O aborto foi legalizado na Argentina em 2020 — uma vitória da Onda Verde, movimento pelo aborto nascido no país dois anos antes. O movimento (nomeado pelas bandanas verdes usadas pelas ativistas do aborto) é agora um fenômeno de massa que infundiu nova energia nos movimentos feministas em todo o mundo – particularmente na América Latina.

Seguindo os passos do sucesso da Argentina, nos últimos dois anos, ativistas pelo aborto no México conseguiram que oito estados reconhecessem o direito legal de mulheres e meninas de exercer sua capacidade de escolher se querem ou não ter filhos.

Três dessas vitórias ocorreram em 2022. Hoje, um total de dez dos 32 estados do país permitem o aborto, geralmente até 12 ou 14 semana. As ativistas também conquistaram uma decisão histórica em 2021, quando a Suprema Corte declarou a criminalização do aborto como inconstitucional.

“O futuro que esperamos é que nossa luta continue avançando legal e socialmente”, disse Fanny González, fundadora do Aborto Legal México, ao openDemocracy.

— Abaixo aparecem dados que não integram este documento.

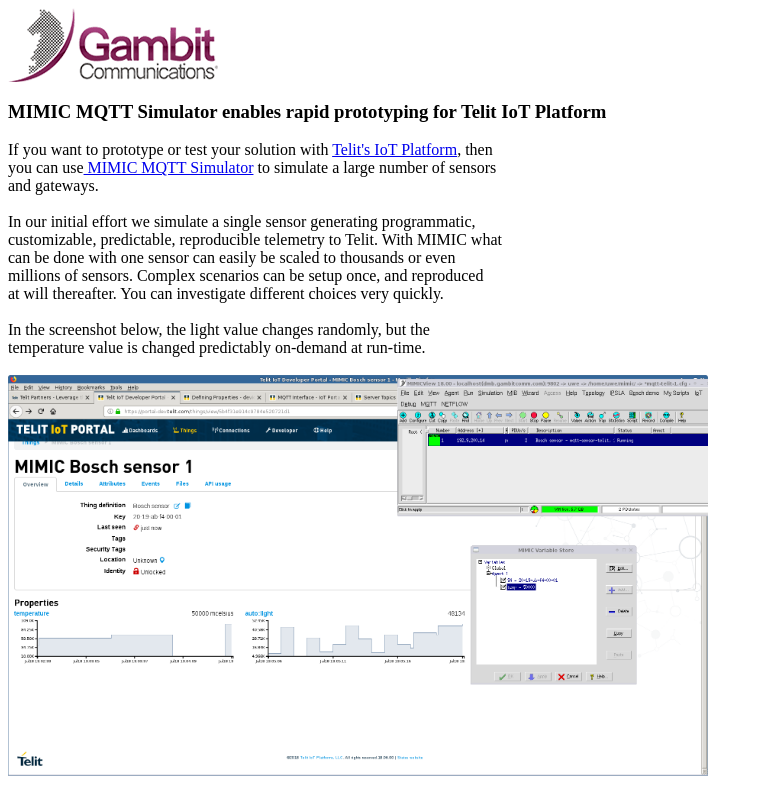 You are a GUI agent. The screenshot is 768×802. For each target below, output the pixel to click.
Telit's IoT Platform (394, 149)
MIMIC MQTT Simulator (169, 167) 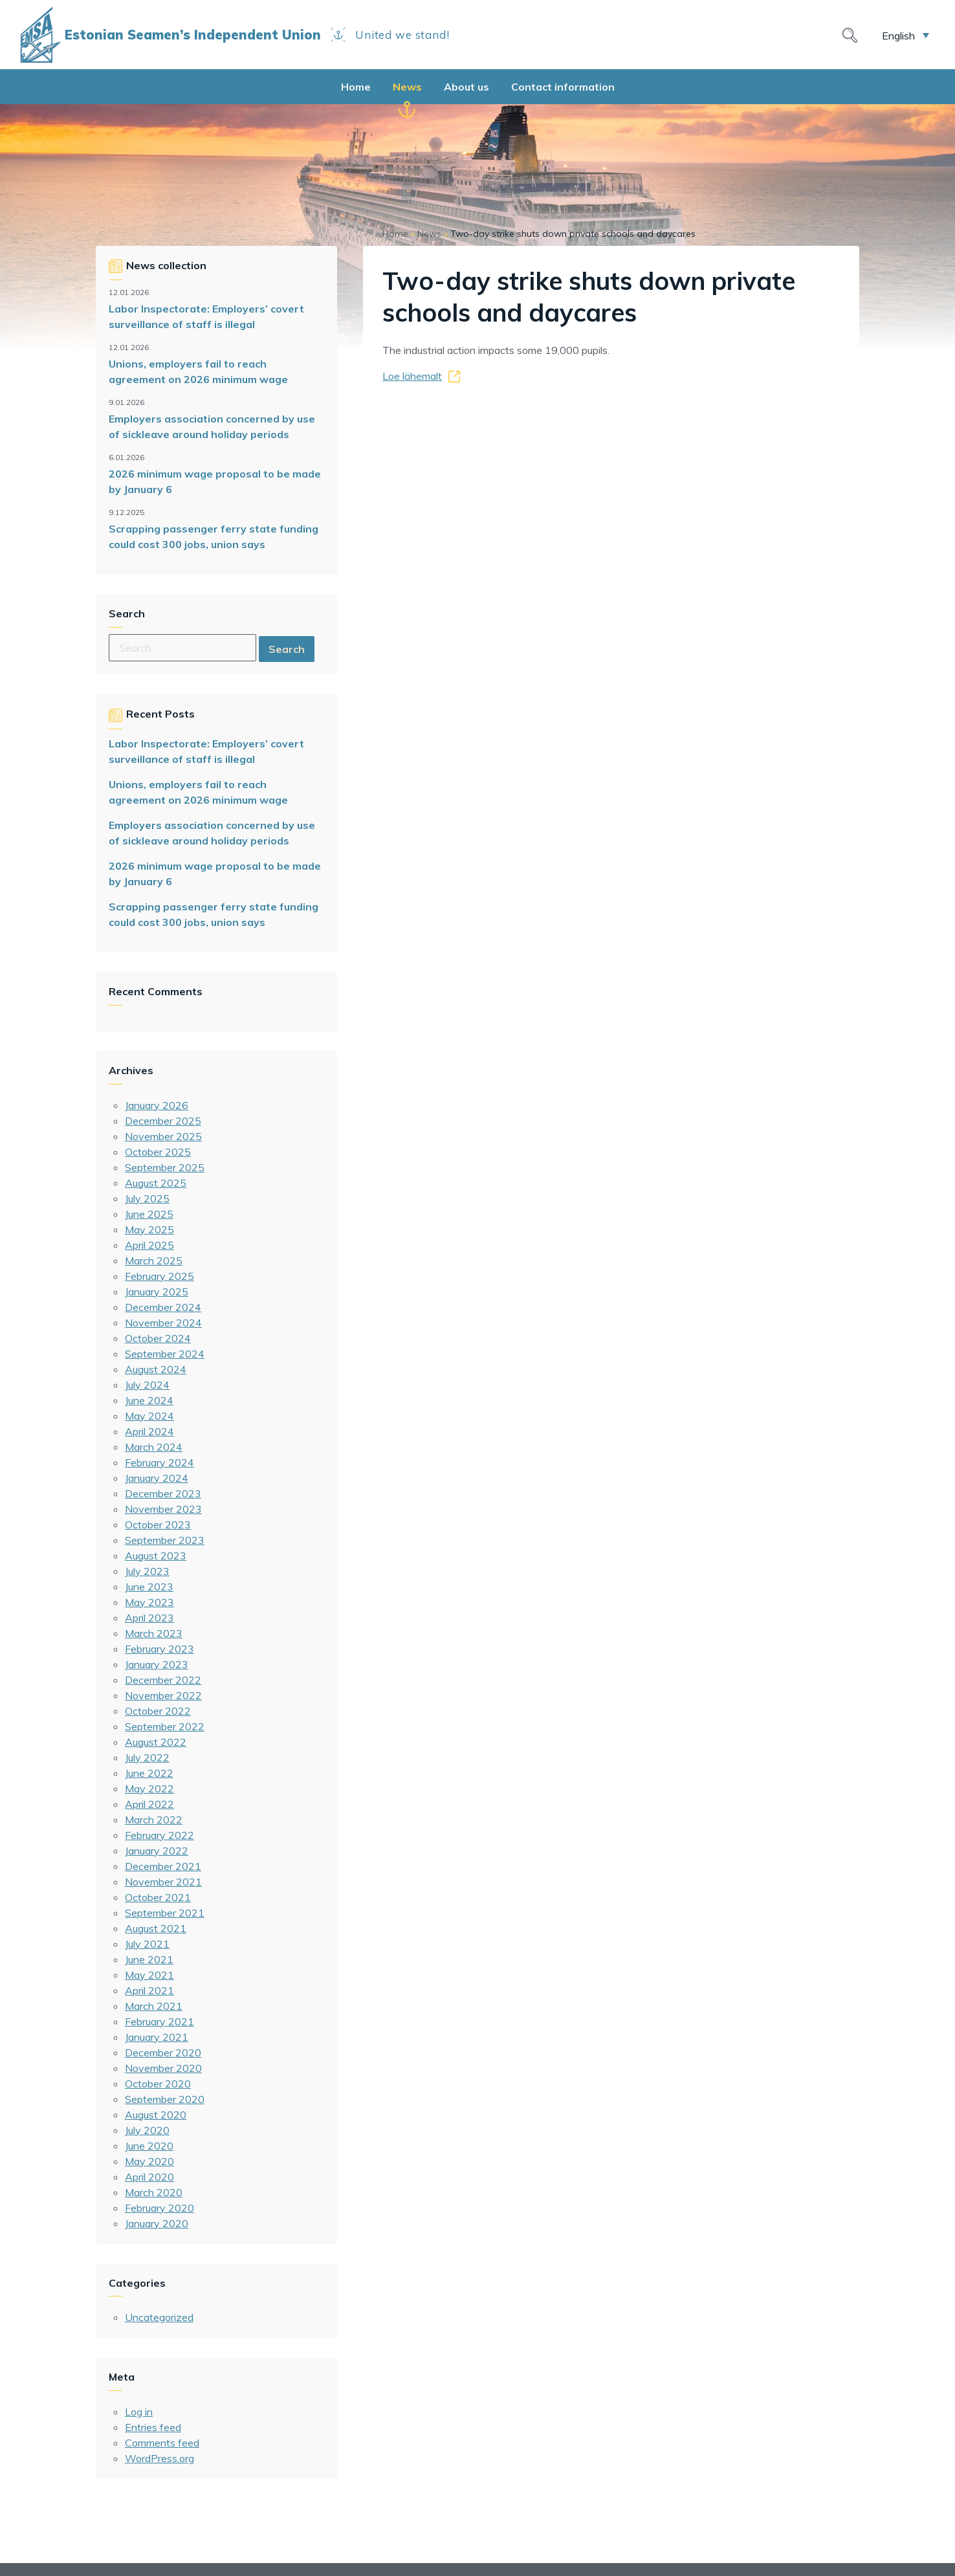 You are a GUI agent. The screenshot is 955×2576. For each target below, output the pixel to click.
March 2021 (153, 2005)
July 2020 (147, 2130)
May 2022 (149, 1788)
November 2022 (163, 1695)
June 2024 (149, 1400)
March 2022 (153, 1819)
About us (466, 86)
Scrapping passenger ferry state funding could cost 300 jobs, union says (213, 536)
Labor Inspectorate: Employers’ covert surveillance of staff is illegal (206, 316)
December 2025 (163, 1120)
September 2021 (164, 1912)
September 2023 (164, 1540)
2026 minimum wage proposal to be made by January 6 (215, 481)
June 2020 (149, 2145)
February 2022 (159, 1835)
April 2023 (149, 1617)
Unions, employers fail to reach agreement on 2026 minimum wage (198, 371)
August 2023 (155, 1555)
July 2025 (147, 1198)
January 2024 (156, 1477)
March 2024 (153, 1446)
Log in (139, 2411)
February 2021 (159, 2021)
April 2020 (149, 2176)
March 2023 (153, 1633)
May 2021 (149, 1974)
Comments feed (162, 2442)
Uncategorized (159, 2317)
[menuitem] (905, 35)
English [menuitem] (898, 34)
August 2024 (155, 1369)
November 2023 (163, 1509)
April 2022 (149, 1804)
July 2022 (147, 1757)
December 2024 (163, 1307)
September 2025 (164, 1167)
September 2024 (164, 1353)
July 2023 (147, 1571)
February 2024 (159, 1462)
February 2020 (159, 2207)
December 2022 (163, 1679)
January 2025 (156, 1291)
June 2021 (149, 1959)
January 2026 (156, 1105)
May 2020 (149, 2161)
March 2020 (153, 2192)
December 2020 (163, 2052)
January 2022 (156, 1850)
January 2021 (156, 2037)
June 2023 (149, 1586)
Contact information (563, 86)
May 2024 (149, 1415)
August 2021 (155, 1928)
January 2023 (156, 1664)
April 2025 (149, 1244)
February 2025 (159, 1276)
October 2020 (158, 2083)
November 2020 (163, 2068)
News (407, 86)
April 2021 (149, 1990)
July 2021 (147, 1943)
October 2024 (158, 1338)
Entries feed (153, 2427)
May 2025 (149, 1229)
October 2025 (158, 1151)
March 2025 (153, 1260)
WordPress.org (159, 2458)
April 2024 (149, 1431)
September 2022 (164, 1726)
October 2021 (158, 1897)
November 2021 (163, 1881)
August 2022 (155, 1741)
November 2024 (163, 1322)
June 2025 (149, 1213)
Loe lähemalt (412, 375)
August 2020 (155, 2114)
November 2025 (163, 1136)
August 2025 (155, 1182)
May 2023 (149, 1602)
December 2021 (163, 1866)
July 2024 (147, 1384)
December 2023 (163, 1493)
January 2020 (156, 2223)
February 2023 (159, 1648)
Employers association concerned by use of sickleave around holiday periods (212, 426)
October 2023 (158, 1524)
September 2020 (164, 2099)
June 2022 (149, 1773)
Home (356, 86)
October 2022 (158, 1710) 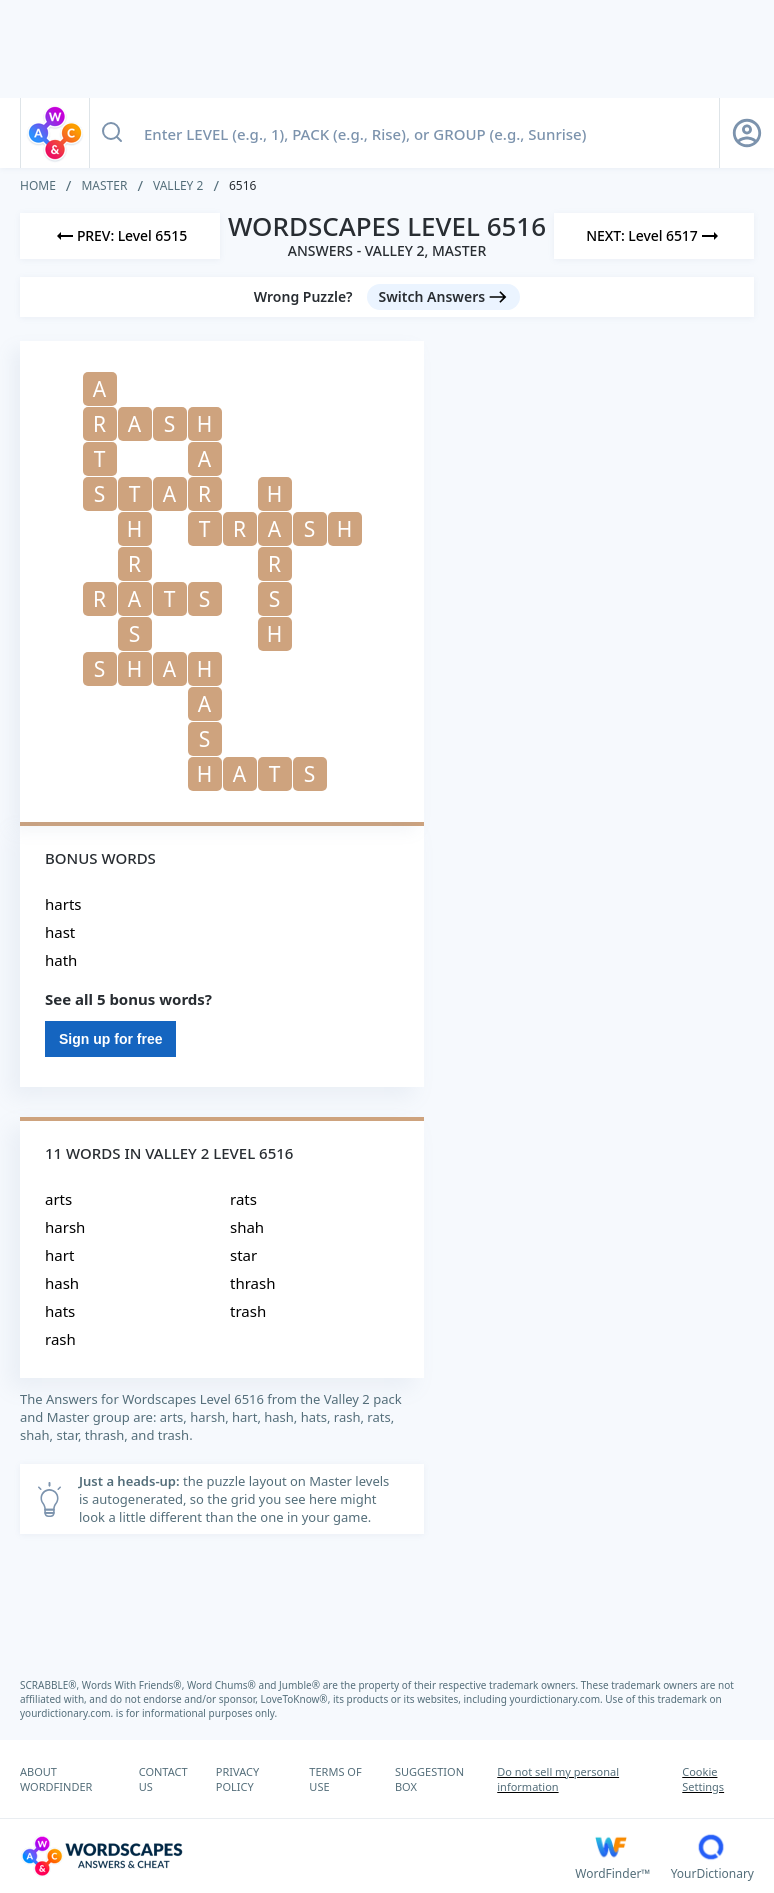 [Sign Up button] (747, 133)
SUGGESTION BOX (429, 1779)
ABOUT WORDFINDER (56, 1779)
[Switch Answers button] (444, 297)
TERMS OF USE (335, 1779)
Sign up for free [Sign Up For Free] (110, 1039)
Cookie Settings (703, 1779)
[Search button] (112, 133)
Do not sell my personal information (558, 1779)
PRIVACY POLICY (237, 1779)
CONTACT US (163, 1779)
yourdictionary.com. (558, 1699)
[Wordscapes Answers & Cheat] (297, 1856)
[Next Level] (654, 236)
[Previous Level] (120, 236) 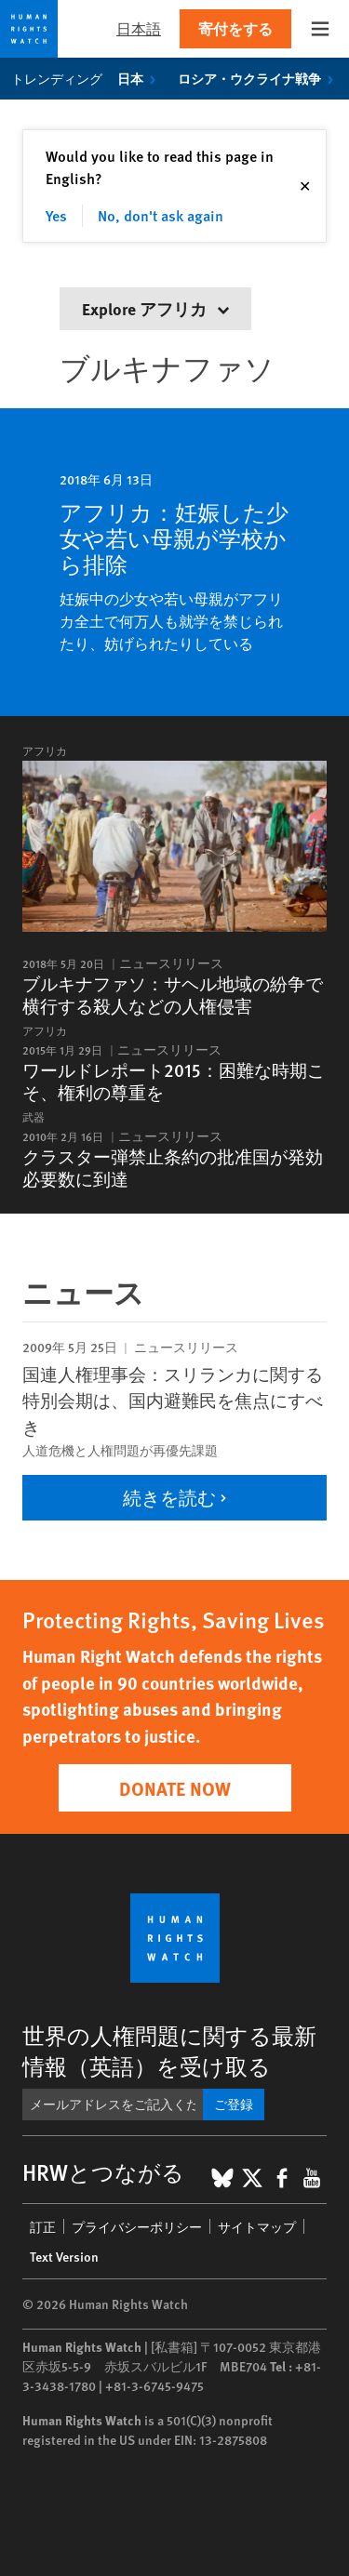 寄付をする (235, 28)
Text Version (64, 2256)
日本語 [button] (138, 28)
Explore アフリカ (155, 308)
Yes (56, 215)
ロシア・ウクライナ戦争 (259, 78)
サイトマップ (257, 2226)
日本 (140, 78)
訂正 (43, 2226)
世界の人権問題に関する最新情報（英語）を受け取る (169, 2050)
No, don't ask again (160, 215)
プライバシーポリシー (137, 2226) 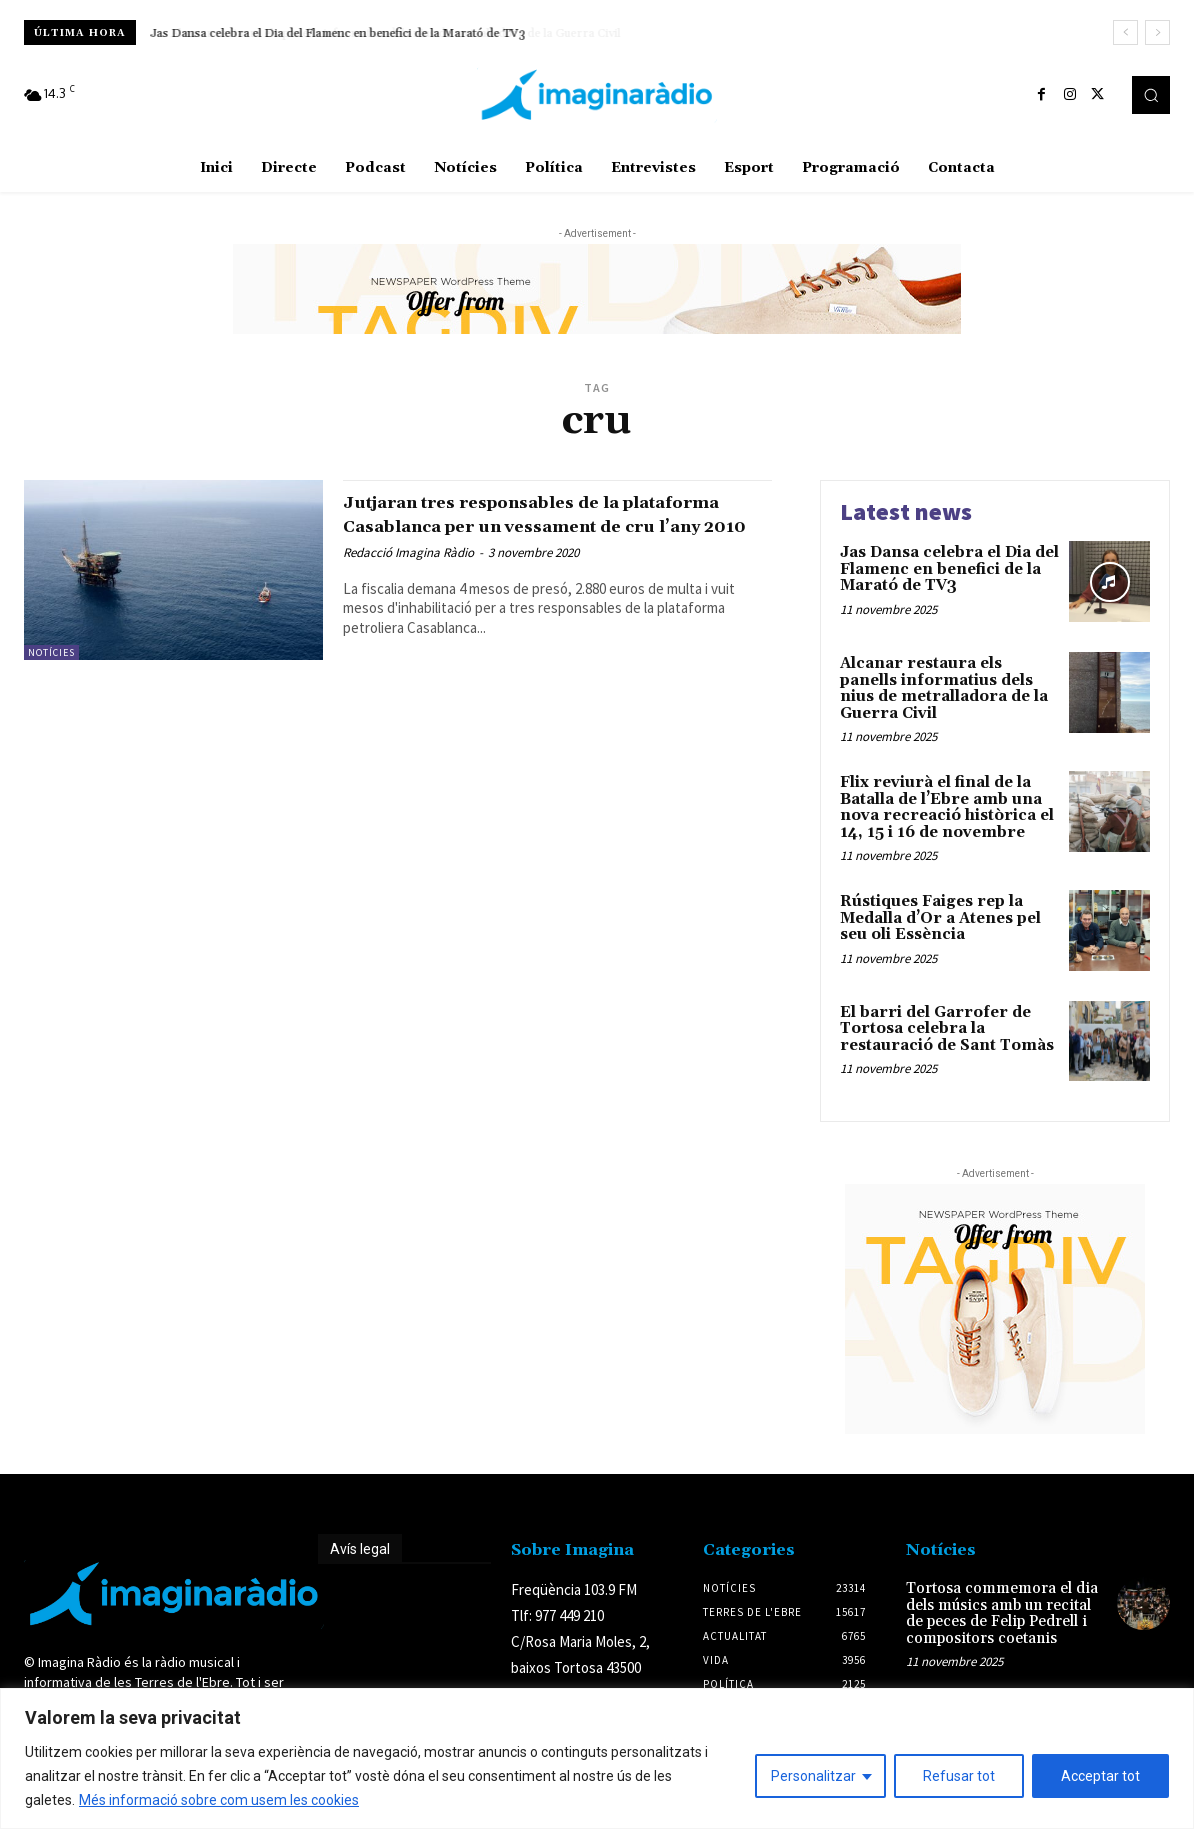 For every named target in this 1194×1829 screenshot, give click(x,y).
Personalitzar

Na Colômbia, defensores do aborto apoiaram a decisão da Corte Constitucional em fevereiro que descriminalizou o aborto até 24 semanas. Causa Justa, um movimento de mais de cem grupos e milhares de ativistas de todo o país, apresentou argumentos baseados em evidências ao tribunal e ajudou a mudar o status legal e social do aborto no país.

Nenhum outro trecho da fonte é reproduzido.